During his era, geologists, celestial observers and those “natural philosophers” who were starting to consider with Charles Darwin about the origin of species, were raising frightening queries. If the timeline of living beings had commenced eons before the appearance of the human race, then how to hold that the earth had been created for people's enjoyment? “It is inconceivable,” wrote Tennyson, “that the entire cosmos was simply made for mankind, who live on a insignificant sphere of a third-rate sun The modern viewing devices and lenses uncovered realms immensely huge and beings tiny beyond perception: how to maintain one’s belief, considering such evidence, in a God who had formed man in his own image? If dinosaurs had become extinct, then would the humanity do so too?

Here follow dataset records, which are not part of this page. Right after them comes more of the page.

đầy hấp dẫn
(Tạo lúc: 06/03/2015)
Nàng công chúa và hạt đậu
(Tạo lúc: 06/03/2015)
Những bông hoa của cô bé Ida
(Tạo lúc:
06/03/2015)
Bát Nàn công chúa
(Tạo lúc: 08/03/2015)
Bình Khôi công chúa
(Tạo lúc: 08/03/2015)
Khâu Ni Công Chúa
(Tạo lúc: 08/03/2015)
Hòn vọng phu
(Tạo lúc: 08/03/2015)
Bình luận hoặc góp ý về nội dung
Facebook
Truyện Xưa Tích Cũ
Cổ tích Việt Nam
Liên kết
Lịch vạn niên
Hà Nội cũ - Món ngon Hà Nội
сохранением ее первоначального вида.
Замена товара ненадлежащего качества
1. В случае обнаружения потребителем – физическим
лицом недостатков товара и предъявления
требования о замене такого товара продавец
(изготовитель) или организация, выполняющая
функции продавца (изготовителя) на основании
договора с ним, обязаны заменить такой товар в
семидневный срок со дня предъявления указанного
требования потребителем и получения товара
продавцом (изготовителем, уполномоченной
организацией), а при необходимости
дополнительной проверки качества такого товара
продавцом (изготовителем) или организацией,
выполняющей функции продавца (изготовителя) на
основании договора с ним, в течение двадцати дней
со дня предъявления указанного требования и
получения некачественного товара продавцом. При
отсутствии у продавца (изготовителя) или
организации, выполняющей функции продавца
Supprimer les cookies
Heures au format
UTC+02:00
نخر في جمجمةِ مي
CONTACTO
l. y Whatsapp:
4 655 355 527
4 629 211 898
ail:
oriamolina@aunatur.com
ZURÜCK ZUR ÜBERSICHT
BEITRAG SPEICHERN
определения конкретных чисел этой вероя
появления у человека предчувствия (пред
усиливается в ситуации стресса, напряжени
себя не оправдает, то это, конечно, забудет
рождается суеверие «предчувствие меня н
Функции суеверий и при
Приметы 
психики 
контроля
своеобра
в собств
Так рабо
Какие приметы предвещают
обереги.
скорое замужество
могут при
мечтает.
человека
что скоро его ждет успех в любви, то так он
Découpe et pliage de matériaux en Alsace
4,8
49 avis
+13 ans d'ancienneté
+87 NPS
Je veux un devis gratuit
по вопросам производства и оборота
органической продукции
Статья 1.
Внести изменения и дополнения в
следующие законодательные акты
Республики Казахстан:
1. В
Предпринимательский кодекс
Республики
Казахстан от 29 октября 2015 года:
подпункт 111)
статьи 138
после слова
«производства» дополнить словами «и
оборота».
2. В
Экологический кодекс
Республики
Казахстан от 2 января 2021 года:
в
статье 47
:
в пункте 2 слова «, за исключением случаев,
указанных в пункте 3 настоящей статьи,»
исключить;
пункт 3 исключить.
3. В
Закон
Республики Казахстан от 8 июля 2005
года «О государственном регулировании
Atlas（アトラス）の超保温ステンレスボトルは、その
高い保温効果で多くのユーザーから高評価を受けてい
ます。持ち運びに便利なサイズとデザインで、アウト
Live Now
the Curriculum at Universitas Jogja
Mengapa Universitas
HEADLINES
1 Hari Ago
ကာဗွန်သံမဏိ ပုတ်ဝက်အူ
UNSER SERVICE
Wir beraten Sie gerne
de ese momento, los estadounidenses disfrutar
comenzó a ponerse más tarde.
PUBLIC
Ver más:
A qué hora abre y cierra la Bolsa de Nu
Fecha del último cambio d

Repeating Themes: Mythical Beast and Companionship

The biographer weaves his narrative together with dual recurrent themes. The first he presents at the beginning – it is the concept of the mythical creature. Tennyson was a 20-year-old student when he composed his poem about it. In Holmes’s perspective, with its combination of “Nordic tales, “historical science, “futuristic ideas and the biblical text”, the 15-line poem introduces concepts to which Tennyson would keep returning. Its feeling of something immense, unspeakable and mournful, concealed inaccessible of human inquiry, prefigures the atmosphere of In Memoriam. It represents Tennyson’s emergence as a expert of metre and as the originator of symbols in which awful mystery is packed into a few strikingly evocative words.

The second motif is the counterpart. Where the imaginary sea monster epitomises all that is gloomy about Tennyson, his friendship with a genuine person, Edward FitzGerald, of whom he would say ““he was my closest companion”, conjures all that is fond and lighthearted in the artist. With him, Holmes reveals a side of Tennyson seldom before encountered. A Tennyson who, after reciting some of his most majestic lines with “grotesque grimness”, would suddenly chuckle heartily at his own seriousness. A Tennyson who, after seeing “dear old Fitz” at home, wrote a grateful note in verse describing him in his flower bed with his pet birds resting all over him, placing their “rosy feet … on back, wrist and lap”, and even on his skull. It’s an picture of pleasure perfectly adapted to FitzGerald’s great celebration of hedonism – his rendition of The Rubáiyát of Omar Khayyám. It also evokes the brilliant nonsense of the both writers' common acquaintance Edward Lear. It’s satisfying to be informed that Tennyson, the sad celebrated individual, was also the inspiration for Lear’s rhyme about the aged individual with a beard in which “a pair of owls and a fowl, four larks and a tiny creature” made their dwellings.

A Fascinating {Biography|Life Story|

Wayne Gregory
Wayne Gregory

A passionate chef and food writer specializing in Arctic cuisine, with years of experience exploring remote culinary traditions.